Quando si usa la federazione di query, gli utenti possono fare riferimento ai dati federati come segue:
CREATE MATERIALIZED VIEW xyz AS SELECT * FROM federated_catalog.federated_schema.federated_table;
Visualizza le query federate generate dal sistema
La federazione di query converte le istruzioni SQL di Databricks in istruzioni che possono essere inserite nell'origine dati federata. Per visualizzare l'istruzione SQL generata, fare clic sul nodo di analisi dell'origine dati esterna nella visualizzazione del grafico di profilo di queryoppure eseguire l'istruzione EXPLAIN FORMATTED SQL. Per informazioni sulla copertura, consultare la sezione Pushdown supportato nella documentazione di ciascuna origine dati.
Limitations
- Le interrogazioni sono di sola lettura. L'unica eccezione è quando la Lakehouse Federation viene usata per federare il metastore Hive legacy di un'area di lavoro (catalog federation). Le tabelle esterne in questo scenario sono scrivibili. Consulta Che cosa significa scrivere in un catalogo esterno in un metastore Hive federato?.

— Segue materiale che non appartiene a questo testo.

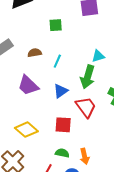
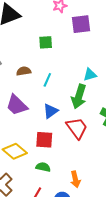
red square: (63, 125) -> (44, 140), moved
green semicircle: (62, 153) -> (43, 167), moved

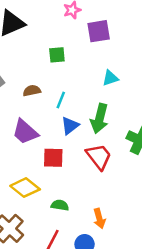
cyan triangle: (90, 75) -> (110, 78), moved
blue triangle: (51, 111) -> (70, 126), moved
red square: (44, 140) -> (53, 158), moved

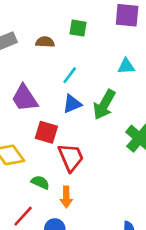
brown semicircle: (32, 91) -> (45, 42), moved
red trapezoid: (99, 157) -> (71, 157), moved
orange arrow: (99, 218) -> (66, 197), moved

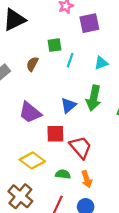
brown semicircle: (45, 42) -> (32, 64), turned -48
cyan line: (70, 75) -> (70, 60), moved

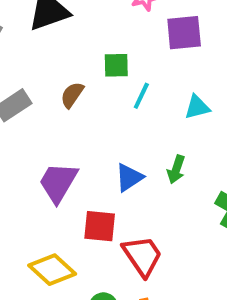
green arrow: (94, 98) -> (176, 169), size x0.6
purple trapezoid: (30, 113) -> (58, 182), turned 75

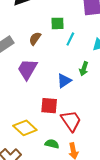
green arrow: (176, 169) -> (84, 69), moved
purple trapezoid: (58, 182) -> (27, 69), moved

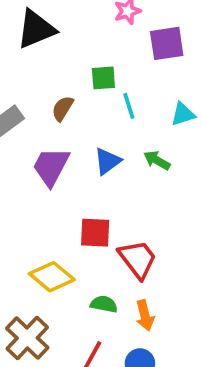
cyan line: (70, 39) -> (129, 106), turned -40
green arrow: (84, 69) -> (157, 160), turned 104
blue triangle: (64, 81) -> (107, 161), moved

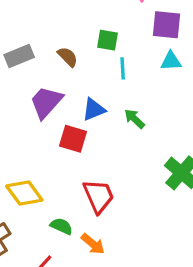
brown semicircle: (63, 108) -> (68, 57), turned 90
cyan triangle: (183, 114) -> (171, 61), moved
red square: (95, 233) -> (73, 139), moved
orange arrow: (145, 315) -> (93, 244), turned -50

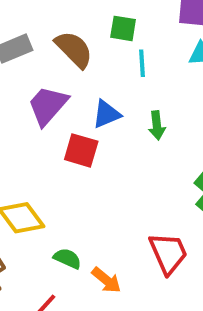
brown semicircle: (68, 57) -> (74, 49), size x1.5
green arrow: (134, 119) -> (157, 125), turned -140
red trapezoid: (98, 196) -> (168, 253), moved

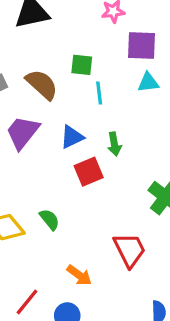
red square: (81, 150) -> (89, 172), moved, turned -36
green semicircle: (67, 258) -> (49, 219), moved, turned 30

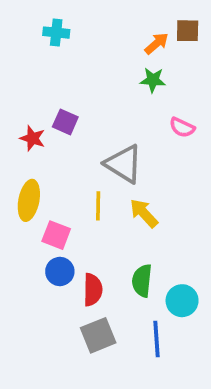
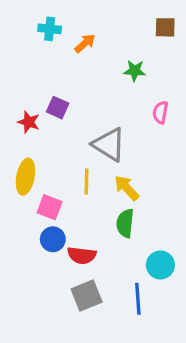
orange arrow: (157, 43) -> (85, 43), moved
pink semicircle: (182, 127) -> (160, 112), turned 75
green semicircle: (142, 281) -> (125, 223), moved
red semicircle: (93, 290) -> (82, 255), turned 96

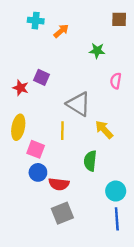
yellow arrow: (127, 188) -> (104, 130), moved
blue line: (138, 299) -> (117, 219), moved

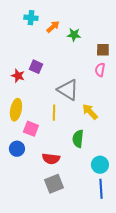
brown square: (119, 19) -> (103, 50), moved
green star: (97, 51) -> (74, 35), moved
blue circle: (38, 172) -> (17, 149), moved

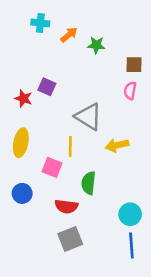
yellow arrow: (90, 112) -> (117, 145), turned -60
pink square: (31, 129) -> (52, 167), moved
green semicircle: (78, 139) -> (88, 183), moved

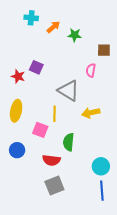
pink semicircle: (130, 91) -> (91, 70), moved

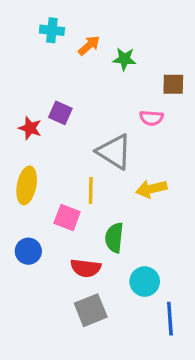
pink semicircle: (91, 70) -> (151, 118), turned -96
cyan circle: (101, 166) -> (145, 282), moved

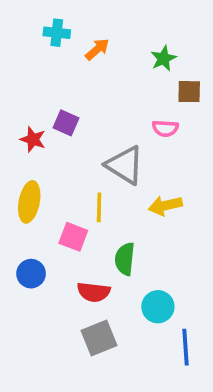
green star: (124, 59) -> (163, 58), moved, turned -30

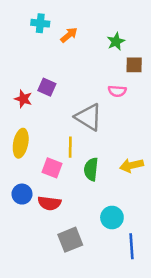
yellow arrow: (165, 206) -> (132, 165), moved
green semicircle: (125, 259) -> (91, 169), moved
red semicircle: (94, 292) -> (49, 203), moved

- La limitazione delle connessioni viene determinata usando il limite del numero di query simultanee di Databricks SQL. Non è previsto alcun limite tra i magazzini per ogni connessione. Vedere Accodamento e logica di scalabilità automatica.
- La memorizzazione nella cache delle query di Databricks (Cache dei risultati e cache disco) non è supportata per le query federate. Ciò significa che il
use_cached_resultparametro non si applica alle query su origini federate. - Le tabelle e gli schemi con nomi non validi nel catalogo unity non sono supportati e vengono ignorati dal catalogo Unity al momento della creazione di un catalogo esterno. Vedere l'elenco delle regole di denominazione e delle limitazioni in Limitazioni.
- I nomi delle tabelle e gli schemi vengono convertiti in lettere minuscole nel catalogo unity. Se ciò causa conflitti di nomi, Databricks non può garantire quale oggetto viene importato nel catalogo esterno.
- Per ogni tabella esterna a cui si fa riferimento, Databricks pianifica una sottoquery nel sistema remoto per restituire un subset di dati da tale tabella, e quindi restituisce il risultato a un task executor di Databricks attraverso un singolo flusso. Se il set di risultati è troppo grande, il processo di esecuzione potrebbe esaurire la memoria.
- La modalità di accesso dedicato (in precedenza modalità di accesso utente singolo) è disponibile solo per gli utenti proprietari della connessione.
- Lakehouse Federation non può federare tabelle esterne con identificatori con distinzione tra lettere maiuscole e minuscole per le connessioni Azure Synapse o Redshift.
Quote di risorse
Azure Databricks applica quote di risorse a tutti gli oggetti a protezione diretta di Unity Catalog. Queste quote sono elencate in Limiti delle risorse. I cataloghi stranieri e tutti gli oggetti che contengono sono inclusi nell'utilizzo totale delle quote.
Se si prevede di superare questi limiti di risorse, contattare il team dell'account Azure Databricks.
È possibile monitorare l'utilizzo delle quote usando le API delle quote delle risorse di Unity Catalog. Consulta Monitora le quote di utilizzo delle risorse di Unity Catalog.